7500 Movie Review: Joseph Gordon-Levitt saves the day, and the film
Debutant filmmaker Patrick Vollrath creates a promising backdrop that lets us ease into the discomfiting premise
Many of us are feeling cramped -- courtesy the lockdown – with many fantasising about their next vacation. 7500, the film, shows you why the comfort of your home is probably better, as opposed to its premise of an injured pilot locked in a claustrophobic cockpit, thousands of feet up, as terrorists try their best to bring down the only door that is between them both.
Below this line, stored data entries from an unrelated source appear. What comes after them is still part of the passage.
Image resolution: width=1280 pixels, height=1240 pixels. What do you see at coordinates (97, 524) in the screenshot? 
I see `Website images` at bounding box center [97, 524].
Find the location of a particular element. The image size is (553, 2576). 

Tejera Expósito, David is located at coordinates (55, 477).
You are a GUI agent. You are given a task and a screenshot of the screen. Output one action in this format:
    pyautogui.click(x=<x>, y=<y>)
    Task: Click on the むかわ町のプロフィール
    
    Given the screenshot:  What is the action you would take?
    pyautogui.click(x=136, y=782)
Director: Patrick Vollrath
Cast: Joseph Gordon-Levitt, Omid Memar, Murathan Muslu, Aylin Tezel
Streaming on: Amazon Prime
Post 9/11, there's been a whole host of films about plane hijackings. While most of these films focus on the trauma of the passengers and flight attendants, 7500 sets itself apart by concentrating on a co-pilot, Tobias Ellis (Joseph Gordon-Levitt) apart from the highjacker, an 18-year-old confused Vedat (Omid Memar). The 92-minutes film isn’t about fancy long shots across the length of the fuselage to capture emotions of occupants; it’s about plain capturing of the emotions and actions of two individuals who wish they aren't in the situation they find themselves.
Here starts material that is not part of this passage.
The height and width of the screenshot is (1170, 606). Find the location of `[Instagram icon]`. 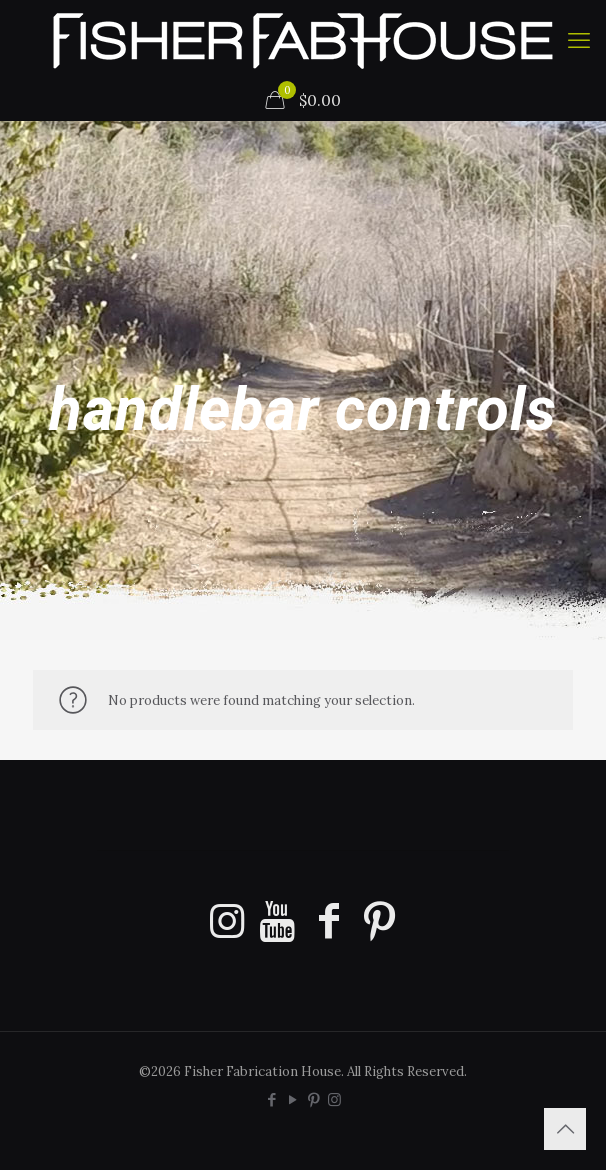 [Instagram icon] is located at coordinates (334, 1099).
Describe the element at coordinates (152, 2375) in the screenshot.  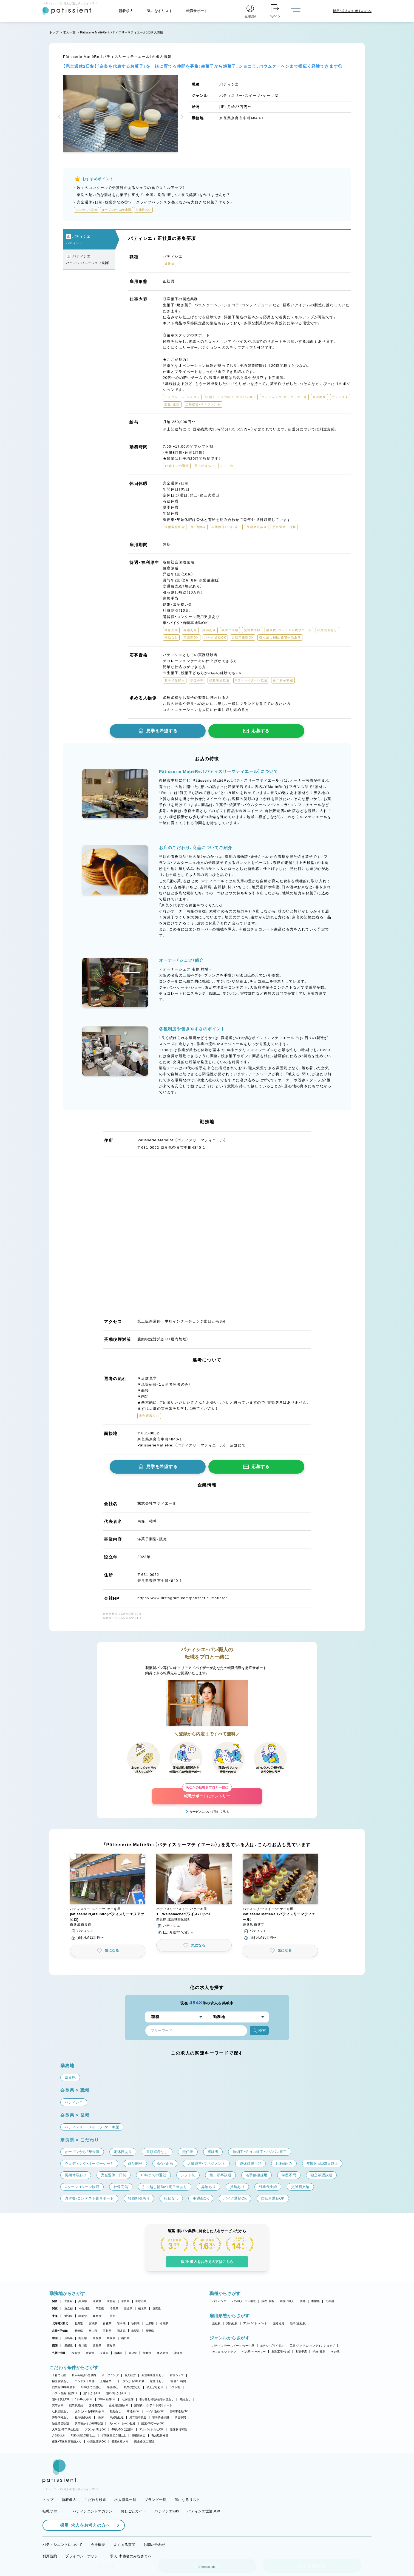 I see `新規出店計画あり` at that location.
Debutant filmmaker Patrick Vollrath creates a promising backdrop that lets us ease into the discomfiting premise of 7500. The opening sequence, framed from the view of security cameras that adorn the walls of the Berlin International Airport, shows how the passengers are scrutinised assiduously -- a major topic of discussion post 9/11. Ellis is accompanied by his girlfriend Gökce who happens to be a flight attendant in the same doomed aircraft. Right before takeoff, the couple discusses a trivial matter involving their son to which Ellis replies, "This isn't a disaster." Little does he know.
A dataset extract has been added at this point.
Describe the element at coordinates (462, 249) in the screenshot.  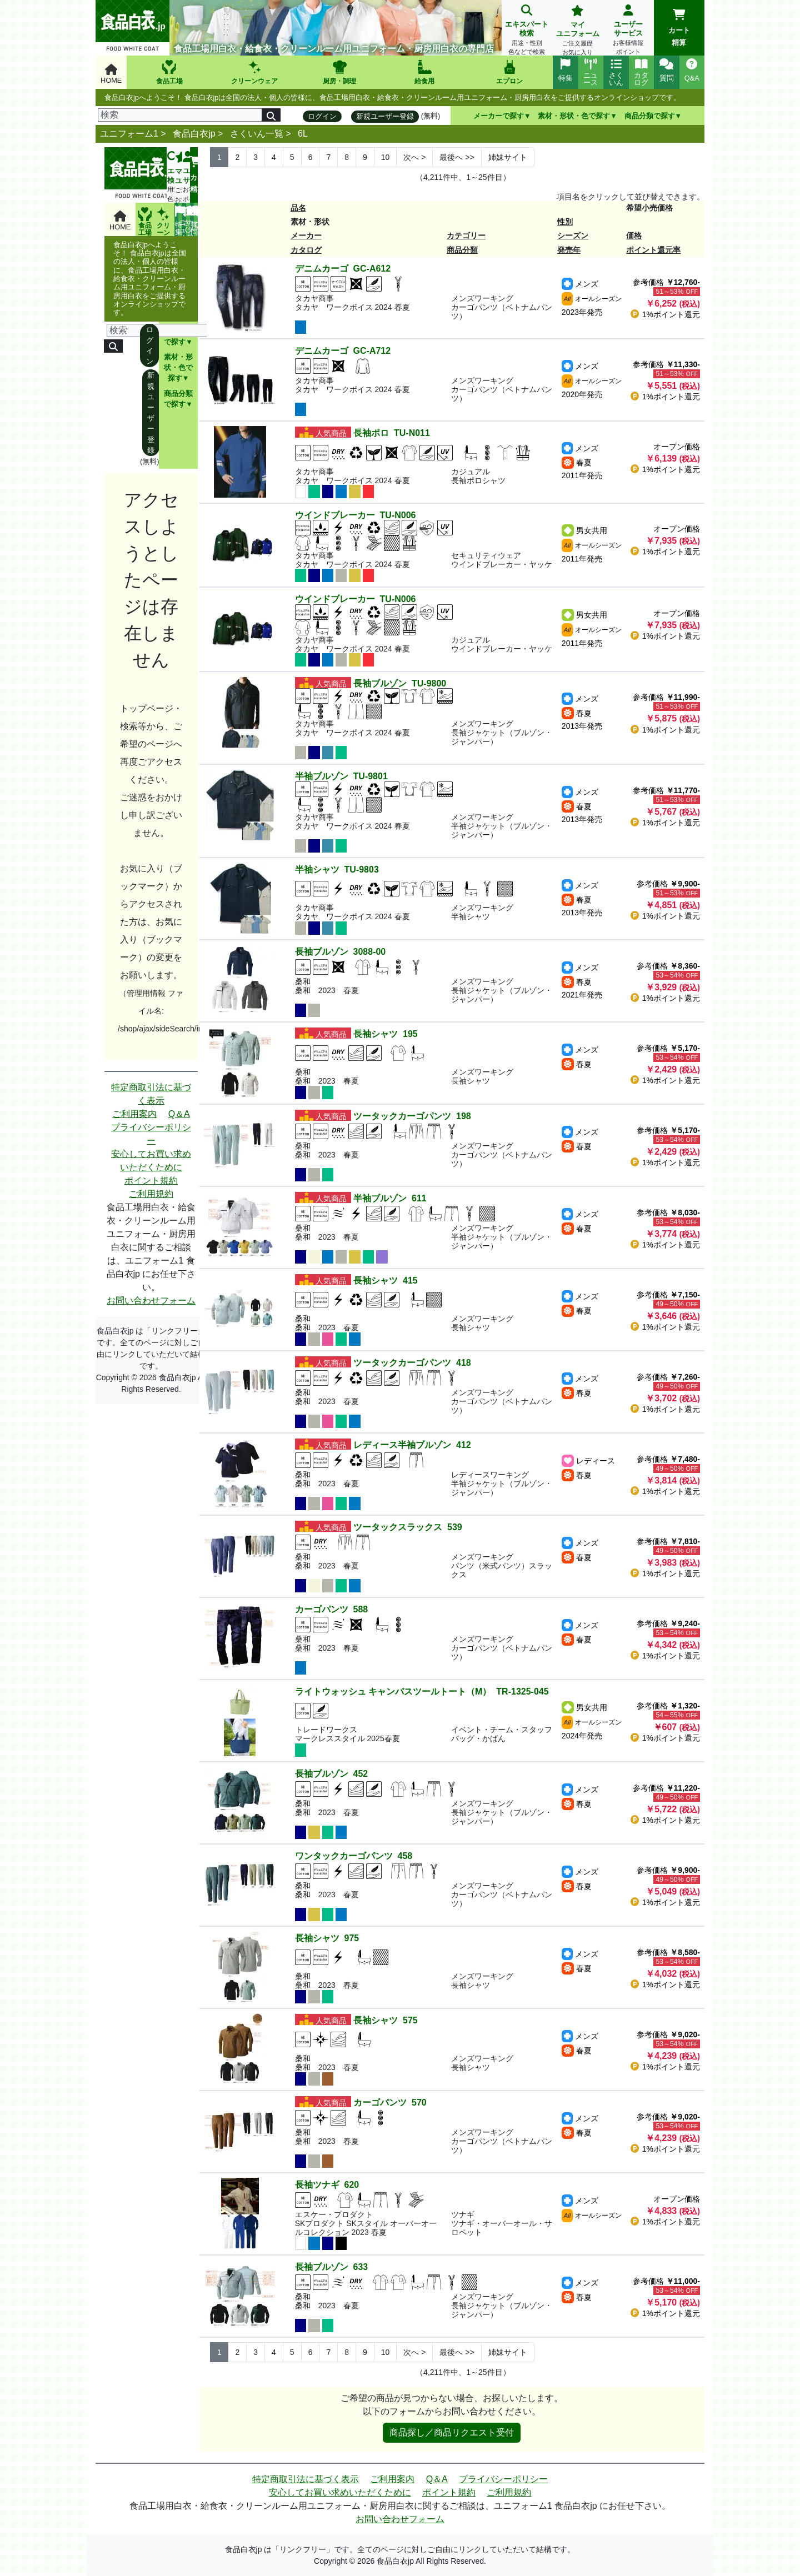 I see `商品分類` at that location.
The film, like the flight in a sense, starts smoothly and reaches a high when one of the hijackers manages to sneak into the cockpit and mortally wound Ellis' experienced co-pilot. This sets a series of events in motion as Ellis, who is also stabbed with glass shards, has to save himself, while trying to save the hostages who begin to killed one after the other. His task also is to calm the rest of the petrified passengers, engage in a discussion with the hijackers to smoothen things, and all the while, also steer a flight single-handedly (literally). We learn as much as Ellis does -- through the voice of a local air traffic controller via his headphones, a telephone that connects Ellis with the hijackers, and a single-angled video camera that shows what is unfolding outside the door. Vollrath maintains a sense of urgency and tension, with the eerie music adding to the claustrophobia, despite the flight being in the clouds.
Gordon-Levitt is great as the soft-spoken, yet level-headed, individual who can rise up to the occasion. The second half of the film though, falls into lots of familiarity, as the dynamics between Ellis and Memar fail to surprise us. The script resorts to cliches from several popular hostage thrillers. By the time we have a landing, the film too comes down from a nail-biting thriller it originally promised to be. Had the writing been consistent, 7500 would have made for the sort of intriguing watch it promises originally, but a spirited performance by Gordon-Levitt still saves it somewhat.